Gathered together in her office, we are a mysterious centrifugal force dispersed around the bland interior. Earlier, each of us had a separate session of our own. Now, the therapist sits in our circle, trying for eye contact to reassure us that she is with us for the long haul.
To be here, my husband needed to inform his secretary to hold this time open, to arrange a continuance on the Haythorpe case, to leave work without a bulging briefcase that keeps him in our downstairs study past my bedtime, preparing briefs and citing precedent past most nights, lights blazing.
To be here, our daughter had to deign to emerge from
her bedroom whose canopied bed is hung with mosquito netting she refuses to
discuss, emerge from behind dark glasses, from under headphones, arms crossed
To be here, our son was subjected to another fatherly, lawyerly outburst no longer effective, although my husband hasn’t figured this out yet, so I threatened cancellation of the DSL line, and the withdrawal of help with college applications scattered around his bedroom where he sleeps beside his monitor, all lights on.

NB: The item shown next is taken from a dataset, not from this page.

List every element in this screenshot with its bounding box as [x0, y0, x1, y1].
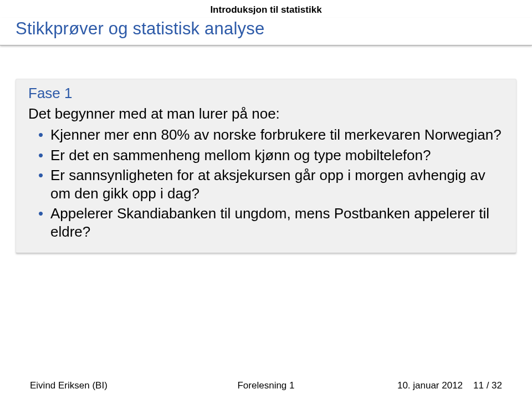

To be here, I needed to make the appointments, write my husband a reminder, watch my daughter write the time and place on the palm of her hand, and stick a post-it on my son’s computer. I needed to leave my rosewood desk where I write my weekly column on new restaurants, to forego meditation, to leave my book on the guest room bed, where I frequently sleep or daydream of the ghost who wanders through the house, long skirts swishing against hard-edged Danish furniture, lantern held yearningly high in her search for something or someone. I needed to entice the family to assemble, cajole us to arrive today at the same time to hear just where we go from here.
But first, the therapist says, she has one other thing to say. Then she laughs, a tinkly laugh she surely would have stifled had she realized how dismissive she sounds about the only thing she could have said to send us out of her office forever, not cured—cured of what, anyway?—but a family again.

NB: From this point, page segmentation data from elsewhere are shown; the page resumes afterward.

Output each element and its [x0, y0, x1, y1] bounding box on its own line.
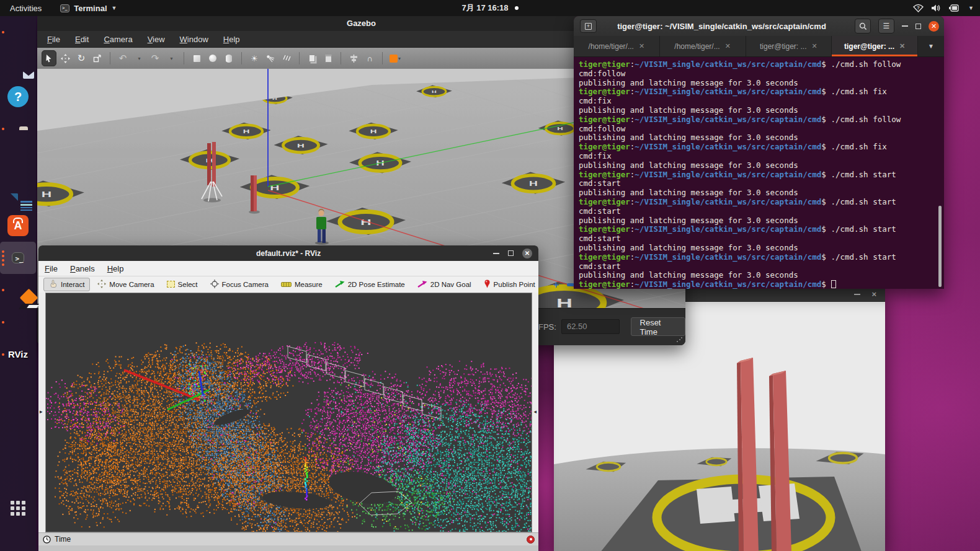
dock: ?A>_RViz — [0, 16, 36, 551]
point-light-icon[interactable]: ☀ — [247, 50, 262, 66]
close-icon[interactable]: ✕ — [522, 249, 532, 258]
toolbar-separator — [341, 52, 341, 64]
dock-item-help[interactable]: ? — [0, 81, 36, 113]
gazebo-menu-view[interactable]: View — [148, 35, 165, 44]
copy-icon[interactable] — [305, 50, 319, 66]
terminal-cursor — [831, 280, 836, 288]
toolbar-separator — [241, 52, 242, 64]
minimize-icon[interactable] — [902, 25, 908, 27]
right-panel-expand-icon[interactable]: ◂ — [533, 408, 537, 415]
translate-icon[interactable] — [58, 50, 73, 66]
time-panel-header[interactable]: Time — [38, 532, 538, 545]
rviz-tool-measure[interactable]: Measure — [276, 280, 327, 289]
close-icon[interactable]: × — [871, 289, 876, 299]
show-applications-button[interactable] — [0, 492, 36, 524]
undo-caret-icon[interactable]: ▾ — [131, 50, 146, 66]
maximize-icon[interactable] — [915, 24, 921, 29]
terminal-line: publishing and latching message for 3.0 … — [579, 271, 944, 280]
rviz-tool-interact[interactable]: Interact — [43, 278, 90, 291]
rviz-tool-move-camera[interactable]: Move Camera — [92, 278, 159, 291]
rviz-tool-select[interactable]: Select — [162, 280, 203, 290]
rviz-toolbar: InteractMove CameraSelectFocus CameraMea… — [38, 276, 538, 293]
fps-label: FPS: — [538, 322, 556, 332]
rviz-menubar: FilePanelsHelp — [38, 261, 538, 276]
terminal-line: cmd:follow — [579, 69, 944, 79]
rviz-menu-file[interactable]: File — [45, 264, 58, 273]
dock-item-app-dark[interactable] — [0, 306, 36, 338]
terminal-line: cmd:fix — [579, 152, 944, 161]
rviz-tool-focus-camera[interactable]: Focus Camera — [205, 278, 274, 291]
resize-grip[interactable] — [676, 337, 682, 343]
terminal-headerbar[interactable]: + tiger@tiger: ~/VISIM_single/catkin_ws/… — [574, 16, 944, 36]
rviz-window: default.rviz* - RViz ✕ FilePanelsHelp In… — [38, 245, 538, 551]
undo-icon[interactable]: ↶ — [115, 50, 130, 66]
system-status-area[interactable]: ? ▼ — [913, 0, 974, 16]
gazebo-menu-file[interactable]: File — [47, 35, 60, 44]
terminal-tabbar: /home/tiger/...✕/home/tiger/...✕tiger@ti… — [574, 36, 944, 57]
close-icon[interactable]: ✕ — [929, 21, 939, 32]
terminal-line: publishing and latching message for 3.0 … — [579, 216, 944, 226]
pointer-icon[interactable] — [42, 50, 56, 66]
dock-item-firefox[interactable] — [0, 16, 36, 48]
align-icon[interactable] — [346, 50, 361, 66]
view-angle-icon[interactable]: ▾ — [388, 50, 403, 66]
scale-icon[interactable] — [90, 50, 105, 66]
rviz-tool-publish-point[interactable]: Publish Point — [479, 278, 540, 291]
maximize-icon[interactable] — [508, 250, 514, 256]
tab-close-icon[interactable]: ✕ — [639, 42, 644, 50]
minimize-icon[interactable] — [493, 253, 499, 254]
tab-list-caret-icon[interactable]: ▼ — [918, 36, 944, 56]
menu-button[interactable]: ☰ — [878, 19, 894, 33]
top-bar: Activities >_ Terminal ▼ 7月 17 16:18 ? — [0, 0, 980, 16]
spot-light-icon[interactable] — [263, 50, 278, 66]
rviz-titlebar[interactable]: default.rviz* - RViz ✕ — [38, 245, 538, 261]
record-button[interactable] — [527, 536, 535, 544]
dock-item-thunderbird[interactable] — [0, 48, 36, 81]
gazebo-menu-edit[interactable]: Edit — [75, 35, 89, 44]
sphere-icon[interactable] — [205, 50, 220, 66]
scrollbar-thumb[interactable] — [938, 206, 942, 287]
terminal-line: publishing and latching message for 3.0 … — [579, 79, 944, 88]
rviz-menu-panels[interactable]: Panels — [70, 264, 95, 273]
rviz-tool-2d-pose-estimate[interactable]: 2D Pose Estimate — [330, 279, 410, 290]
dock-item-files[interactable] — [0, 113, 36, 145]
tab-close-icon[interactable]: ✕ — [725, 42, 731, 50]
rotate-icon[interactable]: ↻ — [74, 50, 89, 66]
gazebo-menu-help[interactable]: Help — [223, 35, 240, 44]
clock-menu[interactable]: 7月 17 16:18 — [0, 2, 980, 14]
paste-icon[interactable] — [321, 50, 336, 66]
dock-item-gazebo[interactable] — [0, 274, 36, 306]
dock-item-rhythmbox[interactable] — [0, 145, 36, 177]
box-icon[interactable] — [189, 50, 204, 66]
directional-light-icon[interactable] — [279, 50, 294, 66]
snap-icon[interactable]: ∩ — [362, 50, 377, 66]
dock-item-libreoffice[interactable] — [0, 177, 36, 209]
left-panel-expand-icon[interactable]: ▸ — [40, 408, 43, 415]
gazebo-menu-camera[interactable]: Camera — [104, 35, 132, 44]
software-icon: A — [7, 215, 29, 236]
redo-icon[interactable]: ↷ — [148, 50, 163, 66]
cylinder-icon[interactable] — [221, 50, 236, 66]
gazebo-menu-window[interactable]: Window — [180, 35, 208, 44]
toolbar-separator — [110, 52, 110, 64]
dock-item-software[interactable]: A — [0, 209, 36, 242]
new-tab-button[interactable]: + — [580, 19, 597, 33]
terminal-tab[interactable]: /home/tiger/...✕ — [574, 36, 660, 56]
rviz-tool-2d-nav-goal[interactable]: 2D Nav Goal — [412, 279, 476, 290]
remove-tool-icon[interactable] — [567, 283, 574, 286]
terminal-tab[interactable]: /home/tiger/...✕ — [660, 36, 746, 56]
terminal-screen[interactable]: tiger@tiger:~/VISIM_single/catkin_ws/src… — [574, 57, 944, 289]
tab-close-icon[interactable]: ✕ — [899, 42, 905, 50]
tab-close-icon[interactable]: ✕ — [812, 42, 817, 50]
dock-item-rviz[interactable]: RViz — [0, 338, 36, 371]
minimize-icon[interactable] — [854, 294, 860, 295]
terminal-tab[interactable]: tiger@tiger: ...✕ — [832, 36, 918, 56]
add-tool-icon[interactable]: ＋ — [551, 279, 561, 291]
redo-caret-icon[interactable]: ▾ — [164, 50, 179, 66]
rviz-menu-help[interactable]: Help — [107, 264, 124, 273]
rviz-viewport[interactable] — [45, 293, 532, 532]
reset-time-button[interactable]: Reset Time — [631, 317, 685, 336]
search-button[interactable] — [855, 19, 871, 33]
dock-item-terminal[interactable]: >_ — [0, 242, 36, 274]
terminal-tab[interactable]: tiger@tiger: ...✕ — [746, 36, 832, 56]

Giggling, my daughter rises to announce, “That settles that.” Her brother follows her out the door asking, “Was it pearly white?” and then their father stands and looks around as if precedent has somehow failed him, but he’ll give it another chance. He follows the kids, calling, “Let’s all go to lunch.” The therapist is clearly feeling left out, but what can I do but eventually pay her bill? As I gleefully join my family, I replay what the therapist said, moments ago, when we were still gathered in her circle, before we became a family again, hysterical with complicity and relief.
She said, “Before we begin, I want each of you to know: you have all seen the ghost.”